> WORK ORDER:
Output each record exactly as given. Leave out every picture.

Items from a dataset
######

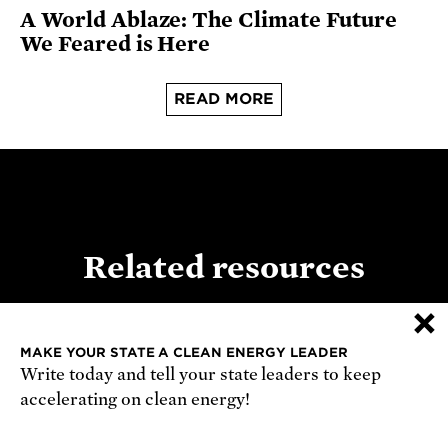
A World Ablaze: The Climate Future
We Feared is Here
READ MORE
Related resources
×
MAKE YOUR STATE A CLEAN ENERGY LEADER
REPORT
Write today and tell your state leaders to keep
accelerating on clean energy!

######

> OUTPUT OF THE TASK:
A World Ablaze: The Climate Future
We Feared is Here
READ MORE
Related resources
×
MAKE YOUR STATE A CLEAN ENERGY LEADER
REPORT
Write today and tell your state leaders to keep
accelerating on clean energy!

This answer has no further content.